WHAT IS NEEDED – An exact transcription of the records is required, minus any images.

### PROVIDED DATA ###

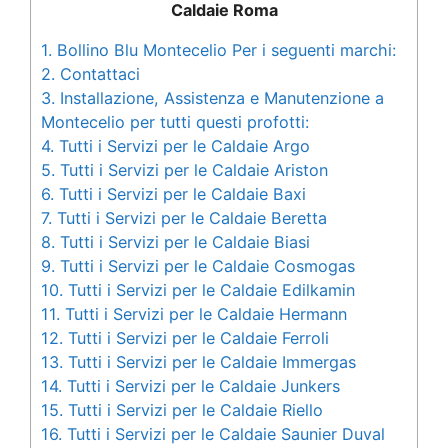
Caldaie Roma
1.
Bollino Blu Montecelio Per i seguenti marchi:
2.
Contattaci
3.
Installazione, Assistenza e Manutenzione a
Montecelio per tutti questi profotti:
4.
Tutti i Servizi per le Caldaie Argo
5.
Tutti i Servizi per le Caldaie Ariston
6.
Tutti i Servizi per le Caldaie Baxi
7.
Tutti i Servizi per le Caldaie Beretta
8.
Tutti i Servizi per le Caldaie Biasi
9.
Tutti i Servizi per le Caldaie Cosmogas
10.
Tutti i Servizi per le Caldaie Edilkamin
11.
Tutti i Servizi per le Caldaie Hermann
12.
Tutti i Servizi per le Caldaie Ferroli
13.
Tutti i Servizi per le Caldaie Immergas
14.
Tutti i Servizi per le Caldaie Junkers
15.
Tutti i Servizi per le Caldaie Riello
16.
Tutti i Servizi per le Caldaie Saunier Duval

###

SOLUTION TO THIS TASK –
Caldaie Roma
1.
Bollino Blu Montecelio Per i seguenti marchi:
2.
Contattaci
3.
Installazione, Assistenza e Manutenzione a
Montecelio per tutti questi profotti:
4.
Tutti i Servizi per le Caldaie Argo
5.
Tutti i Servizi per le Caldaie Ariston
6.
Tutti i Servizi per le Caldaie Baxi
7.
Tutti i Servizi per le Caldaie Beretta
8.
Tutti i Servizi per le Caldaie Biasi
9.
Tutti i Servizi per le Caldaie Cosmogas
10.
Tutti i Servizi per le Caldaie Edilkamin
11.
Tutti i Servizi per le Caldaie Hermann
12.
Tutti i Servizi per le Caldaie Ferroli
13.
Tutti i Servizi per le Caldaie Immergas
14.
Tutti i Servizi per le Caldaie Junkers
15.
Tutti i Servizi per le Caldaie Riello
16.
Tutti i Servizi per le Caldaie Saunier Duval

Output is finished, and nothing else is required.